I found that in my version of the code I was using __align__(16) with all of my class declarations(I saw in the cuda programming guide that this could probably help in any misalignment errors), and I am not sure why but removing it got me rid of any further uninitialized __global__ reads or write errors.

Your inputs were extremely valuable , and I would just like to ask you one more question , can uninitialized __global___ data especially in my case when I was forcing alignment using __align__(16) could cause misalignment errors?

Thank you for reading till the end and again I am extremely sorry If my queries and observations were too trivial or nonsensical in any sense, cheers!

I haven’t studied your code.

If you are reading uninitialized global data, and that data is somehow involved in an indexing calculation, then yes, it could definitely result in an alignment error.
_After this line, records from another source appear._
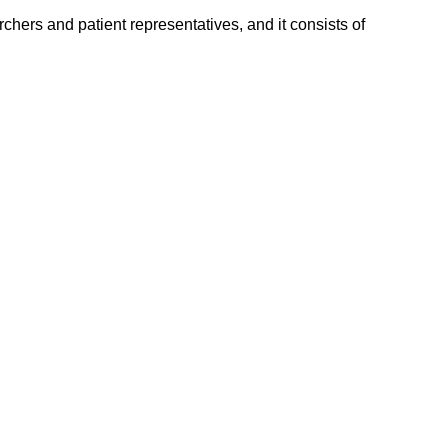
hers and patient representatives, and it consists of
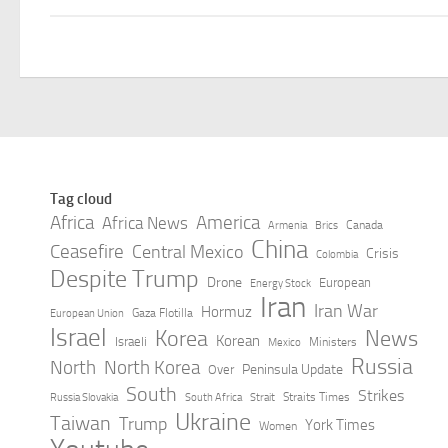
Tag cloud
Africa
America
Africa News
Canada
Armenia
Brics
China
Ceasefire
Central Mexico
Crisis
Colombia
Despite Trump
Drone
European
Energy Stock
Iran
Iran War
Hormuz
Gaza Flotilla
European Union
Israel
Korea
News
Korean
Israeli
Ministers
Mexico
Russia
North
North Korea
Peninsula Update
Over
South
Strikes
Straits Times
Russia Slovakia
South Africa
Strait
Ukraine
Taiwan
Trump
York Times
Women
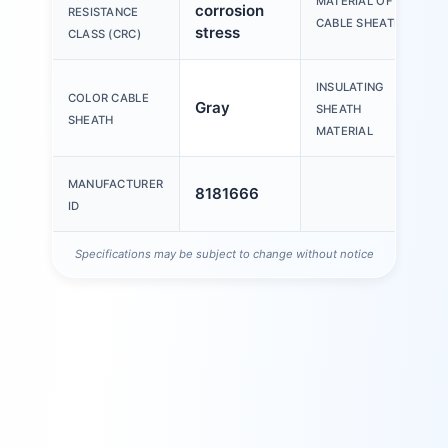
MATERIAL OF
corrosion
RESISTANCE
CABLE SHEATH
stress
CLASS (CRC)
INSULATING
COLOR CABLE
Gray
SHEATH
SHEATH
MATERIAL
MANUFACTURER
8181666
ID
Specifications may be subject to change without notice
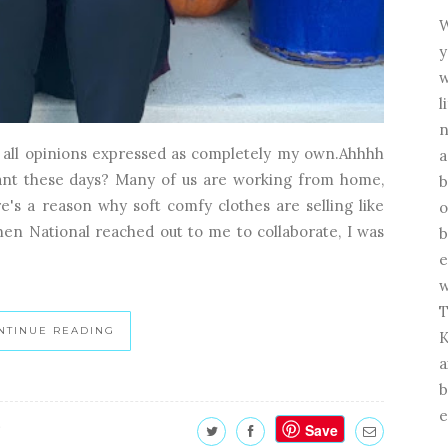
W
y
w
l
n
t all opinions expressed as completely my own.Ahhhh
a
ant these days? Many of us are working from home,
b
's a reason why soft comfy clothes are selling like
o
When National reached out to me to collaborate, I was
b
e
w
T
NTINUE READING
K
a
b
e
Save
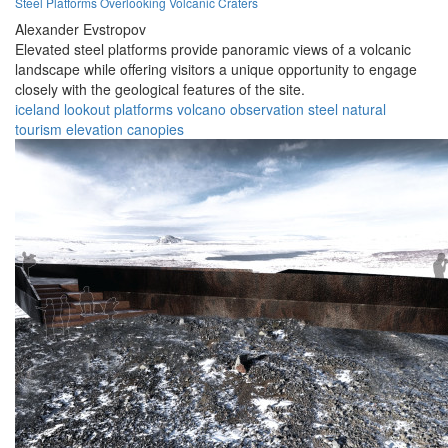
Steel Platforms Overlooking Volcanic Craters
Alexander Evstropov
Elevated steel platforms provide panoramic views of a volcanic
landscape while offering visitors a unique opportunity to engage
closely with the geological features of the site.
iceland
lookout
platforms
volcano
observation
steel
natural
tourism
elevation
canopies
You should be able to use the same method you already use to localize such an error to a specific line of code. You can then follow the instructions I already gave. And its fairly easy to look at a pointer in an error report and identify whether it is properly aligned for a specific data type, or not.

I will keep that in mind in the future , thank you !

This topic was automatically closed 14 days after the last reply. New replies are no longer allowed.